What is expected |
From the first line of the listing, copy each line exactly until you have included the line with "aan Rewards"; leave out the pictures.

───── Given records

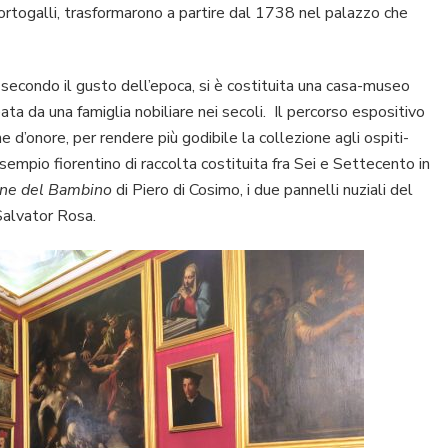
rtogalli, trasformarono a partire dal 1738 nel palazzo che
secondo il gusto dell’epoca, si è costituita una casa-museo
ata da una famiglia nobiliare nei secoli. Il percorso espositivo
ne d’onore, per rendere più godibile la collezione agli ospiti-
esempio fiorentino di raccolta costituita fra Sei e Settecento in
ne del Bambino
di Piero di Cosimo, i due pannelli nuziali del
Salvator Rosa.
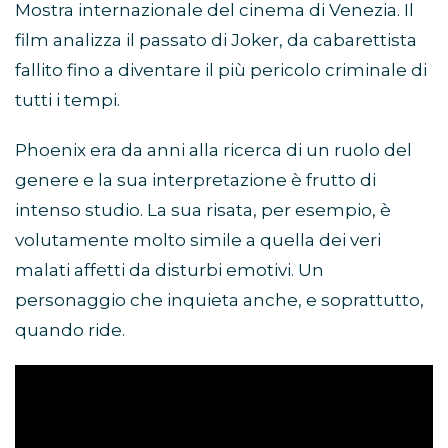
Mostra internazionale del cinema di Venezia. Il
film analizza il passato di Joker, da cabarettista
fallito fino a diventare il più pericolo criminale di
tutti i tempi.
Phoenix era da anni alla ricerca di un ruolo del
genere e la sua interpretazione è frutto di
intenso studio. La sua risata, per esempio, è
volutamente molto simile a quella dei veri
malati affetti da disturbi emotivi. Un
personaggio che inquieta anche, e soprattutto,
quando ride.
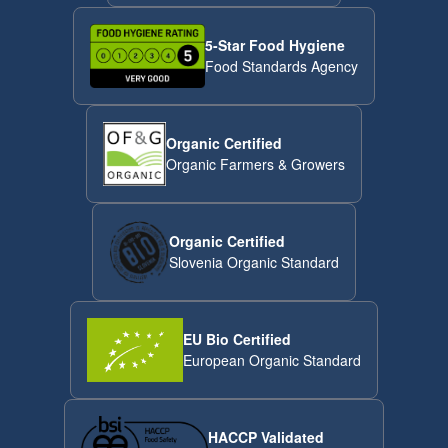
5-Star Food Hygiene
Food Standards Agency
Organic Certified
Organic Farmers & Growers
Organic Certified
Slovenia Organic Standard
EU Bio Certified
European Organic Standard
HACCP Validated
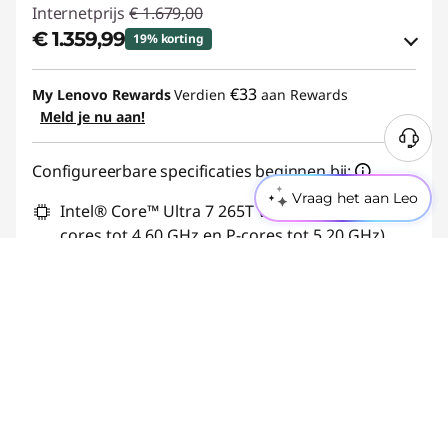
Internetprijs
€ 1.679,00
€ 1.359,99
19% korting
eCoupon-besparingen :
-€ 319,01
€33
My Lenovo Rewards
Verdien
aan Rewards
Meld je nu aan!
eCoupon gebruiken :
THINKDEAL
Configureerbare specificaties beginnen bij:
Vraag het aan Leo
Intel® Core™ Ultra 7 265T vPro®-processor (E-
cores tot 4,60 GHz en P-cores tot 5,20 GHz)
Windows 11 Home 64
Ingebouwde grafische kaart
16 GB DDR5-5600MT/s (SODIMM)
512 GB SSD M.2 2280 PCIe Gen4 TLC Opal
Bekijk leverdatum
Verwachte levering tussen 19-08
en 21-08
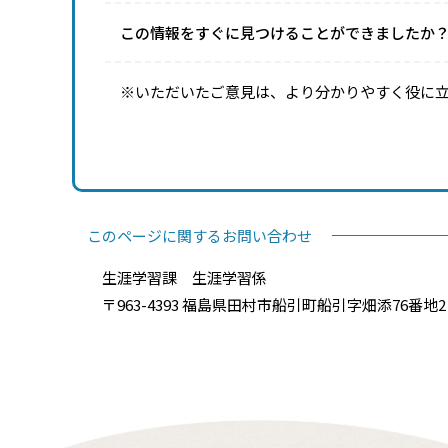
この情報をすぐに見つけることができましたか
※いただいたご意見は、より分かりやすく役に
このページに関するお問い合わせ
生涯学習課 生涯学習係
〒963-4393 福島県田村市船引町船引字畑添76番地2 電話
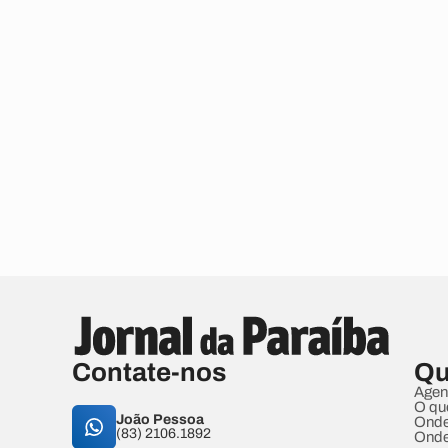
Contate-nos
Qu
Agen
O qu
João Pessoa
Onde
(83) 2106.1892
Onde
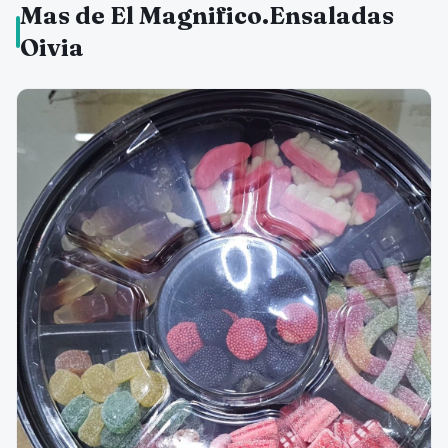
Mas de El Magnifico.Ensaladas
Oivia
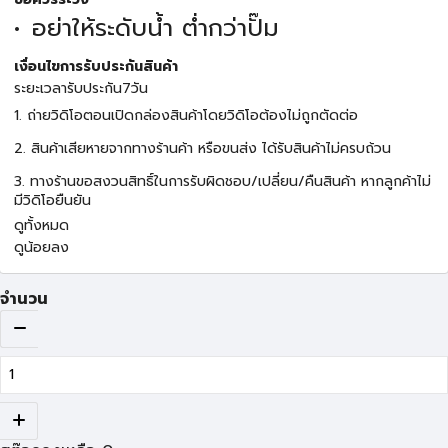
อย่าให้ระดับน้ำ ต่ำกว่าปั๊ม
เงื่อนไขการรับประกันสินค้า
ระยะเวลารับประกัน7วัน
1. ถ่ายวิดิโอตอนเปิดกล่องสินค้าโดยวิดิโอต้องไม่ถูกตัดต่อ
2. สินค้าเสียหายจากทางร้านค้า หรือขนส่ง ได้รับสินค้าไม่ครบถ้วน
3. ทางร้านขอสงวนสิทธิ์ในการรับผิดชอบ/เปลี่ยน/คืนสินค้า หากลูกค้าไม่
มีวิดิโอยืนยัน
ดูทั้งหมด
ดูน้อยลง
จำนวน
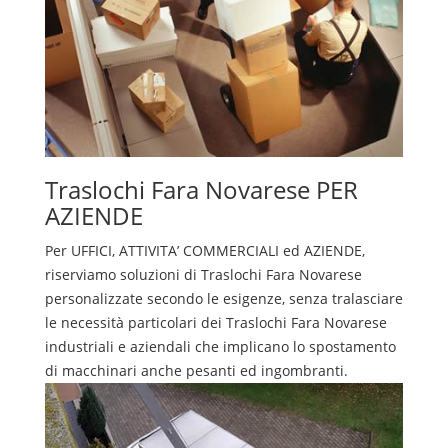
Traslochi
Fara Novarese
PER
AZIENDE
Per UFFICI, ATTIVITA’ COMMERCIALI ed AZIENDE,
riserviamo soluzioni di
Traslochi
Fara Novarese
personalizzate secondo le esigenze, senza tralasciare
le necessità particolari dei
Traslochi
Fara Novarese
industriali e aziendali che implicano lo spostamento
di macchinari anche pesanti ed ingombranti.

──────────

Solution to this exercise |
rtogalli, trasformarono a partire dal 1738 nel palazzo che
secondo il gusto dell’epoca, si è costituita una casa-museo
ata da una famiglia nobiliare nei secoli. Il percorso espositivo
ne d’onore, per rendere più godibile la collezione agli ospiti-
esempio fiorentino di raccolta costituita fra Sei e Settecento in
ne del Bambino
di Piero di Cosimo, i due pannelli nuziali del
Salvator Rosa.
Mostra internazionale del cinema di Venezia. Il
film analizza il passato di Joker, da cabarettista
fallito fino a diventare il più pericolo criminale di
tutti i tempi.
Phoenix era da anni alla ricerca di un ruolo del
genere e la sua interpretazione è frutto di
intenso studio. La sua risata, per esempio, è
volutamente molto simile a quella dei veri
malati affetti da disturbi emotivi. Un
personaggio che inquieta anche, e soprattutto,
quando ride.
5-Star Food Hygiene
Food Standards Agency
Organic Certified
Organic Farmers & Growers
Organic Certified
Slovenia Organic Standard
EU Bio Certified
European Organic Standard
HACCP Validated
Internetprijs
€ 1.679,00
€ 1.359,99
19% korting
eCoupon-besparingen :
-€ 319,01
€33
My Lenovo Rewards
Verdien
aan Rewards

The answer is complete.